## RECORDS FOR THE EXERCISE
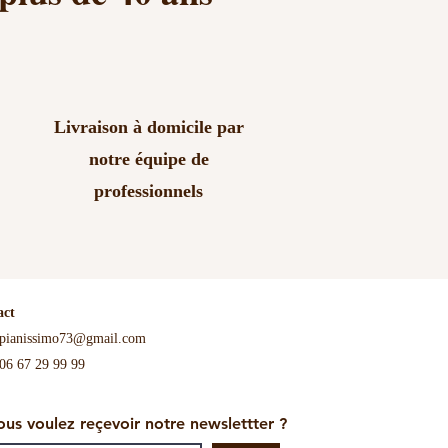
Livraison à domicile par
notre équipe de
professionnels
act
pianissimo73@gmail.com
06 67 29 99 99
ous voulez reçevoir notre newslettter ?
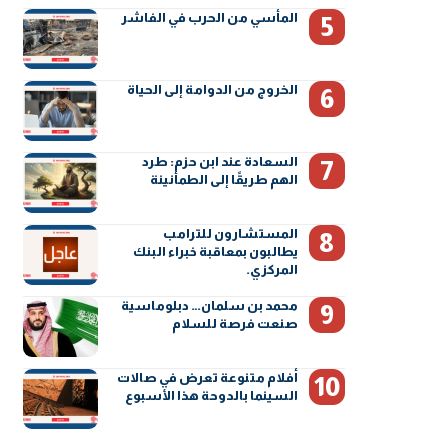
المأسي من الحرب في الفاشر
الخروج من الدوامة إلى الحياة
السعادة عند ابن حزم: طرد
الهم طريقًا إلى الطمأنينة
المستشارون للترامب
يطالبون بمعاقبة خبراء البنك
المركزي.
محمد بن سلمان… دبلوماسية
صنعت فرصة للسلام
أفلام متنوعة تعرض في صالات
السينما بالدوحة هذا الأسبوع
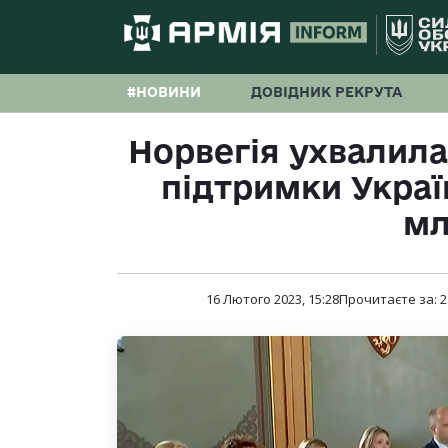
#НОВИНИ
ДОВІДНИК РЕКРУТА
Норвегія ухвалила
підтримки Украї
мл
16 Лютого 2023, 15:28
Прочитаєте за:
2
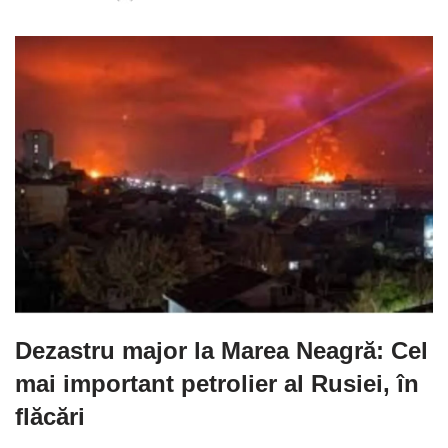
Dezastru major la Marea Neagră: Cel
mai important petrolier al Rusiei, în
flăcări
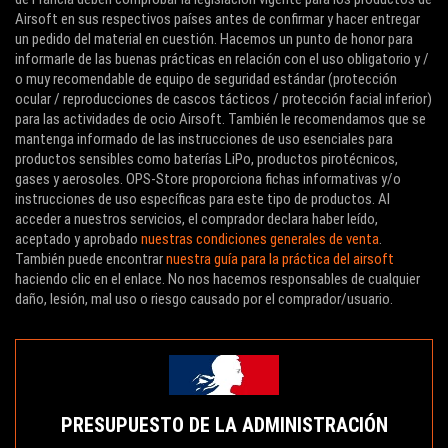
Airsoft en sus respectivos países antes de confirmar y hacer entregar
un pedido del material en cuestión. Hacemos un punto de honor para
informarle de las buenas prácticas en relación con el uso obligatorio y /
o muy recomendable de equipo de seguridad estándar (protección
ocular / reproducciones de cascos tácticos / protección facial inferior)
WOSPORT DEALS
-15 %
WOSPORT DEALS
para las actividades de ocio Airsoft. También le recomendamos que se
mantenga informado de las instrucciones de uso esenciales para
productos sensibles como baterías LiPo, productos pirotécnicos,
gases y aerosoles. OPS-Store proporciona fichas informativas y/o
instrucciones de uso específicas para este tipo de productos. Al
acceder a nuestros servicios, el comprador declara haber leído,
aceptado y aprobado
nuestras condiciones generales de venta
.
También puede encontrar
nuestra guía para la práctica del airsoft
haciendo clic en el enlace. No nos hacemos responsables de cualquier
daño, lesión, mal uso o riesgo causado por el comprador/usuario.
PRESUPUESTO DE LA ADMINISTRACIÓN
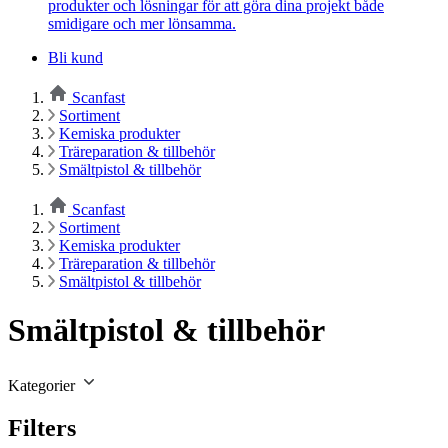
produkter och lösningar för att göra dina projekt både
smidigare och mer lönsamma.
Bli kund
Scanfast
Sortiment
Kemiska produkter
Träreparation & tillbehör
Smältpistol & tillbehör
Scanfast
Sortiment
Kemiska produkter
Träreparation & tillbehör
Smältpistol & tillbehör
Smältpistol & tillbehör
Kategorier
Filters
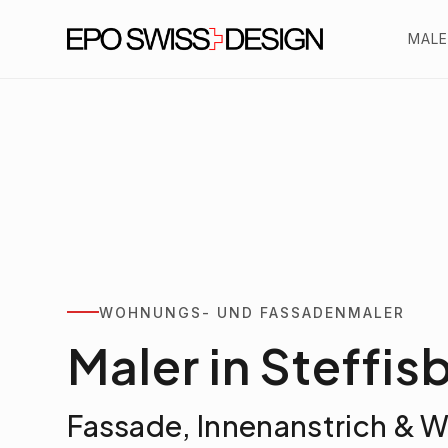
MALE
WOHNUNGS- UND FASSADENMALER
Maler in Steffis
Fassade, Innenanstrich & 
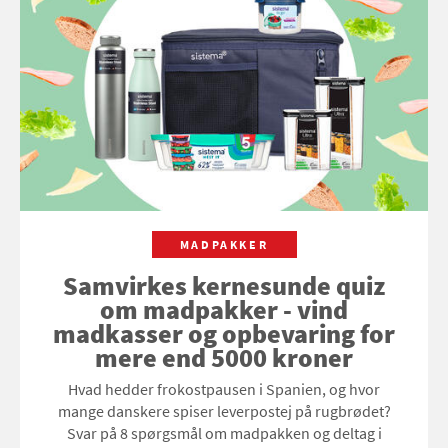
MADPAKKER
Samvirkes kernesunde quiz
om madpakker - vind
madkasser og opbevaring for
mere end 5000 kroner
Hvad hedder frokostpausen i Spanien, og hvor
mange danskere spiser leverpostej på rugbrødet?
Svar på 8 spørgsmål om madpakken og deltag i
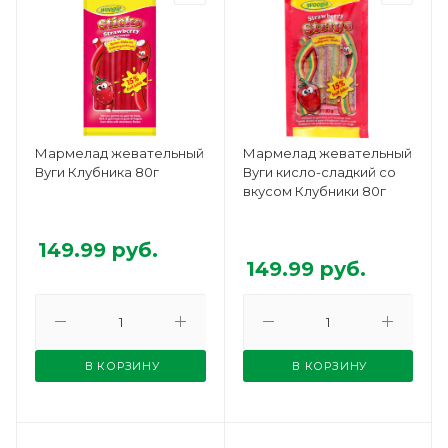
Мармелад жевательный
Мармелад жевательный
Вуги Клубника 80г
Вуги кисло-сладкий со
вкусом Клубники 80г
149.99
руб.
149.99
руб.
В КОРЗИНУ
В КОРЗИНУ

* * *

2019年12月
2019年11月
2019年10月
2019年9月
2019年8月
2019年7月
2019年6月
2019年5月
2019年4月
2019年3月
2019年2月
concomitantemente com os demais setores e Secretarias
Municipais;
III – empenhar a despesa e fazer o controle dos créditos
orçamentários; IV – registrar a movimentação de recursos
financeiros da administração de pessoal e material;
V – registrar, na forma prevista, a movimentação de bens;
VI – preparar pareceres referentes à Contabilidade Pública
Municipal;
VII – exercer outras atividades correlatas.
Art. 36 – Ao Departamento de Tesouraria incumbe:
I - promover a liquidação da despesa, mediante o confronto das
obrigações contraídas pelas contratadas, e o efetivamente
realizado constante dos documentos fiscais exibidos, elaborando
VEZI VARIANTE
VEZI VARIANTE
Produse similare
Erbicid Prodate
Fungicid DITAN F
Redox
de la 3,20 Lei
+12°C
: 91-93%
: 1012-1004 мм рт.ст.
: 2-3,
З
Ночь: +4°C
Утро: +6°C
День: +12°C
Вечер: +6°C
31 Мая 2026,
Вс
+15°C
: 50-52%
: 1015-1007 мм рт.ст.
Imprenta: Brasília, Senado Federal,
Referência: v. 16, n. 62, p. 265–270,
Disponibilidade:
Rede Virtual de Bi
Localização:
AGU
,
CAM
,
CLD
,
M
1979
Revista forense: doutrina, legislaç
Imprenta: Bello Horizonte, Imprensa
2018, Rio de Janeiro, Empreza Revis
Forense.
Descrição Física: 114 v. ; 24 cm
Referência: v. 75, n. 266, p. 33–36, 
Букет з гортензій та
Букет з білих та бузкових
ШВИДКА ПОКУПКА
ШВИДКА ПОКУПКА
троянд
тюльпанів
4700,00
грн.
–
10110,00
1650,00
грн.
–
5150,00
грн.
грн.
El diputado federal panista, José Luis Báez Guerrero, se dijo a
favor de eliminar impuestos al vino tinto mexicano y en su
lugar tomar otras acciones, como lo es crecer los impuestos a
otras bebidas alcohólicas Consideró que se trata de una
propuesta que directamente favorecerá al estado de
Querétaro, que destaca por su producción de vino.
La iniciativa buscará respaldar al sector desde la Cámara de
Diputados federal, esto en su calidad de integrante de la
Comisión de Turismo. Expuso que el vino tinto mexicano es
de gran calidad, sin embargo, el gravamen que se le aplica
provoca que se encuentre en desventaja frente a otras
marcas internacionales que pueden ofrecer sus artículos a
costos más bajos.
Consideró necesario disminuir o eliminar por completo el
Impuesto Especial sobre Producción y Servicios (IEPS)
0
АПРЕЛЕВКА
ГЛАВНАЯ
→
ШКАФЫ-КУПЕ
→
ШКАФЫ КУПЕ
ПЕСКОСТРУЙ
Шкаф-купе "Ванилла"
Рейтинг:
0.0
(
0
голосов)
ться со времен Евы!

## TASK PROMPT
Exactly the lines starting at the one above with "Livraison à domicile par" and ending at the one with "أفلام متنوعة تعرض في صالات" should be printed, and nothing else. Omit the pictures.

## SOLUTION TO THE PROBLEM
Livraison à domicile par
notre équipe de
professionnels
act
pianissimo73@gmail.com
06 67 29 99 99
ous voulez reçevoir notre newslettter ?
المأسي من الحرب في الفاشر
الخروج من الدوامة إلى الحياة
السعادة عند ابن حزم: طرد
الهم طريقًا إلى الطمأنينة
المستشارون للترامب
يطالبون بمعاقبة خبراء البنك
المركزي.
محمد بن سلمان… دبلوماسية
صنعت فرصة للسلام
أفلام متنوعة تعرض في صالات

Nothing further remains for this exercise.